Each time I sit down to write a blog post and try to come up with a topic I have to ask myself if it’s something valuable to you. Sure I could write about tons of things, but would you really find value in the book I recently read, something my partner said or something I saw? Sometimes the answer is yes, and I share with you. Other times the answer is no and I have to keep thinking about what to write.

But blog posts aren’t the only place that we question value, it happens many days at work, or with our significant others, or with our kids or parents. Sometimes we do make mistakes and it makes us question what we’re good for, sometimes it feels like all we’re doing is busy work anyone could do and it makes us doubt that we have anything unique we bring to the table.

I think we sometimes forget that value can be added or created in many different ways, including ways that can’t be measured like we often want to. There isn’t always a tangible or numerical answer to the value that you’re creating. It can be frustrating to do the same thing several times because your boss loses stuff, hear the same argument from your significant other because they refuse to see things in another way, or have to take on the same stuff for your family each week without anyone else really being willing to contribute. But in all of those things and countless other ways, you are adding value to the world.

This week I encourage you to check in with yourself before you do something to make sure that you are adding value, or how you could better add value, or if something should be dropped from the commitments of your life. Yes there will always be things that seem pointless in your life, we can’t typically get rid of all of that stuff, but we can do a better job recognizing and celebrating the good work we do, as well as making better decisions about how best to spend our time and resources.

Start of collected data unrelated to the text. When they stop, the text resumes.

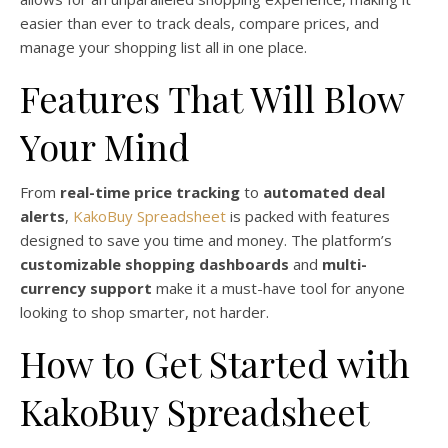
easier than ever to track deals, compare prices, and
manage your shopping list all in one place.
Features That Will Blow
Your Mind
From
real-time price tracking
to
automated deal
alerts
,
KakoBuy Spreadsheet
is packed with features
designed to save you time and money. The platform’s
customizable shopping dashboards
and
multi-
currency support
make it a must-have tool for anyone
looking to shop smarter, not harder.
How to Get Started with
KakoBuy Spreadsheet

How will you add value to the world this week?

Personal (Purim) Victories

Today the Jewish communities are celebrating Purim. Purim is an interesting spiritual celebration, because it’s one of the few that the story behind it crosses more than the usual spiritual lines (to all who read the Old Testament in the Bible). In case you forget, it’s the story of Esther, and how she becomes queen and is able to plead to the king to save her life and the life of her people (the Jews). If you haven’t read it [lately], I’d encourage you to check it out here.

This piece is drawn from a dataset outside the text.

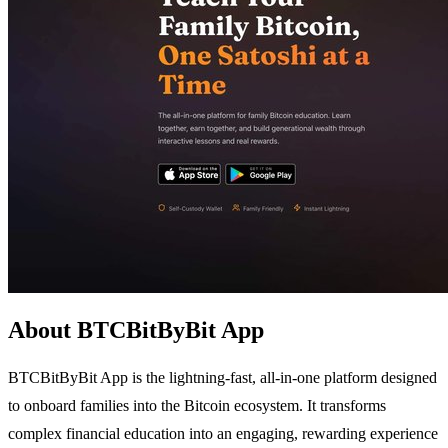
About BTCBitByBit App
BTCBitByBit App is the lightning-fast, all-in-one platform designed
to onboard families into the Bitcoin ecosystem. It transforms
complex financial education into an engaging, rewarding experience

Before you head off because you think this might be a spiritual post, no, I’m not actually planning to talk about Purim or the story of Esther. Because while it is a faith-based story, the story is one that many of us can identify with and is really a hero/heroine story that countless people read each day. One with true love, respect, victory, the defeat of a villain, and a happily ever after. It’s also a rags to riches story, and one that shows more bravery in a few short chapters than most of us will ever show in our entire lives.

So if this isn’t a spiritual post, what is it? It’s a reminder to myself and you that anything can happen to anyone. Anyone can get lucky. Anyone can totally transform their life from the bottom to a much better life. Anyone can find the courage to do the right thing. Anyone can make the world a better place. Anyone can be a leader. Anyone can work to create a happy ending.

If the future is that bright, why are people struggling? Some struggle because they don’t find the courage to try. Some refuse the help others are offering. Some get paralyzed by all the options and can’t pick one. Some don’t believe in themselves. Some don’t get out there and look for answers or do the work to get there.

What about you? How does your future look and what are you doing to make it better?